You can copy data from the Search Results or Search List tables and paste the data to other applications. Use the right mouse button to open the copy/select pop-up menu. (Thanks to the SQuirrel-SQL project for the code of the pop-up menu). You can paste multiple (or all) fields in the table to Excel. With Linux, use xclipboard to get hold of the data that was copied.
ORFer will save all protein or DNA sequences to one Fasta file, if you choose Save Fasta Protein or Save Fasta DNA in the Save menu. If you want to save only a set of sequences, check the boxes in the Selected column in the Search Results table of those sequences and select Save selected only in the Save menu.
This format is suited for opening with Microsoft Excel. Open the Save menu and choose Save Tab delimited. By default, all sequences are saved. If you want to save only a set of sequences, check the boxes in the Selected column in the Search Results table of those sequences and select Save selected only in the Save menu.
Set up the local database as described. If you choose not to save the database password, make sure to enter it again upon program start. By default, all sequences are saved. If you want to save only a set of sequences, check the boxes in the Selected column in the Search Results table of those sequences and select Save selected only in the Save menu.
Open the Search menu and choose Get all sequences in local database. This will read all entries present in the local database. If you want to retrieve a subset of entries, prepare a list of the respective GIs. Select Search in local database first in the Preferences, open the Search menu and select your list file by choosing Open Search List.
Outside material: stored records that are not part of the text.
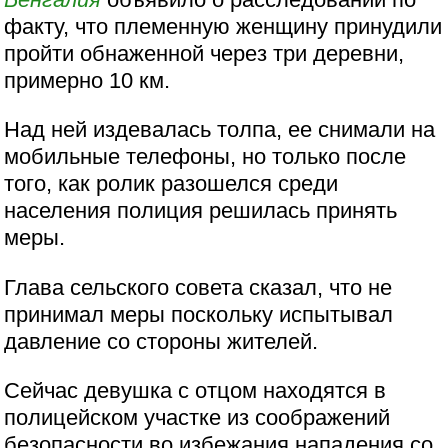
факту, что племенную женщину принудили
пройти обнаженной через три деревни,
примерно 10 км.
Над ней издевалась толпа, ее снимали на
мобильные телефоны, но только после
того, как ролик разошелся среди
населения полиция решилась принять
меры.
Глава сельского совета сказал, что не
принимал меры поскольку испытывал
давление со стороны жителей.
Сейчас девушка с отцом находятся в
полицейском участке из соображений
безопасности во избежания нападения со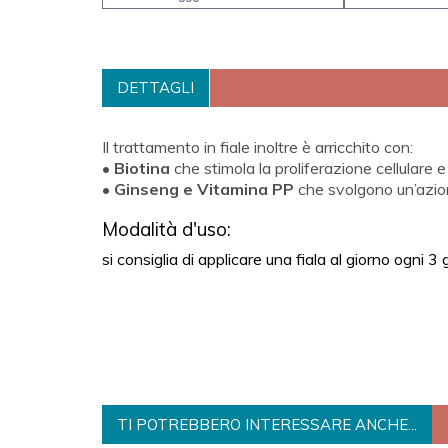
DETTAGLI
Il trattamento in fiale inoltre è arricchito con:
•
Biotina
che stimola la proliferazione cellulare e
•
Ginseng e Vitamina PP
che svolgono un’azion
Modalità d'uso:
si consiglia di applicare una fiala al giorno ogni 
TI POTREBBERO INTERESSARE ANCHE...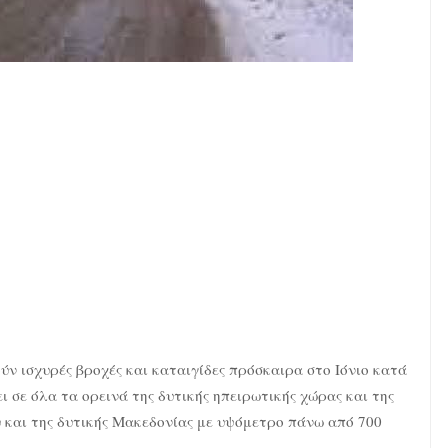
ν ισχυρές βροχές και καταιγίδες πρόσκαιρα στο Ιόνιο κατά
ι σε όλα τα ορεινά της δυτικής ηπειρωτικής χώρας και της
υ και της δυτικής Μακεδονίας με υψόμετρο πάνω από 700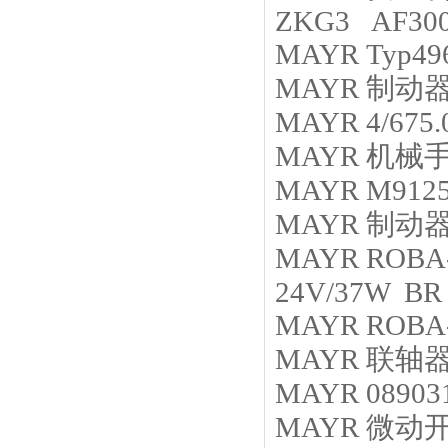
ZKG3 AF30
MAYR
Typ49
MAYR
制动
MAYR
4/675
MAYR
机械
MAYR
M9125
MAYR
制动
MAYR
ROBA-
24V/37W BR
MAYR
ROBA-
MAYR
联轴
MAYR
08903
MAYR
微动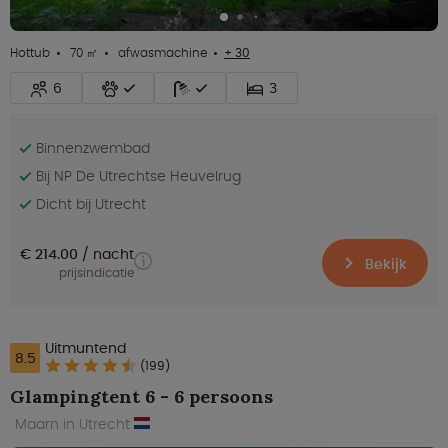
Hottub
70 ㎡
afwasmachine
+ 30
6
3
Binnenzwembad
Bij NP De Utrechtse Heuvelrug
Dicht bij Utrecht
€ 214.00
nacht
Bekijk
prijsindicatie
Uitmuntend
8.5
(199)
Glampingtent 6 - 6 persoons
Maarn in Utrecht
If you are using Oracle or mySQL, you could use SQuirrel-SQL to retrieve a list of GI identifiers by SQL.
With the help menu, you can open text boxes with success messages (Show messages) and error messages (Show errors). This is mainly useful if something goes wrong.
ORFer can be run in non-interactive mode by excuting orfer.jar from the command
line with a the file name of list of GI identifier or accession numbers as argument.
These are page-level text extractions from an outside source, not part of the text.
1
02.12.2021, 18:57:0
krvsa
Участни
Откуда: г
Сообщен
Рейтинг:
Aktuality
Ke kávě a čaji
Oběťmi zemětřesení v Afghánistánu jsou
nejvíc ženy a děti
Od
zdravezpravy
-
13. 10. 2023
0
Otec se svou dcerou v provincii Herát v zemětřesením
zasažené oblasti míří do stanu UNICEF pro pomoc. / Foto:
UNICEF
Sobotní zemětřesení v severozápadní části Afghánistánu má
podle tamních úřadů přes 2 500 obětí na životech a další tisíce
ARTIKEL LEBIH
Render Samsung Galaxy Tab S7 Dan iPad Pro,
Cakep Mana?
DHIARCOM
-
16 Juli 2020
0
orfer.jar is included in the file orfer-x.x-bin.zip, which can be downloaded
at SourceForge
java -jar orfer.jar gi_liste.txt
All protein and DNA sequences will be written to the files pep.fasta
and dna.fasta in the local directory, respectively.
Place a file orfer.properties with
the details of the database connection in the same directory. All retrieved
sequences are automatically stored in the local database.
Clear search list
Repeat Search
Abort search
Reset
Exit Program
Sorry, not all menu commands are documented yet.
Search might fail for certain sequences. Some of the XML files sent by the NCBI are malformed and cannot be parsed by ORFer. The reason could also be an interrupted internet connection or a high load on the NCBI web server. If an accession number was used to search, the search should be repeated with the respective GI identifier. To convert a list of accession numbers to GI identifiers, use NCBI Batch Entrez: upload the list of accession number and choose GI list as the save format.
It might be helpful to display general output and error messages on a Java console window. To display the Java console, set the appropriate options in the Java Web Start Application Manager in Files/Preferences/Advanced.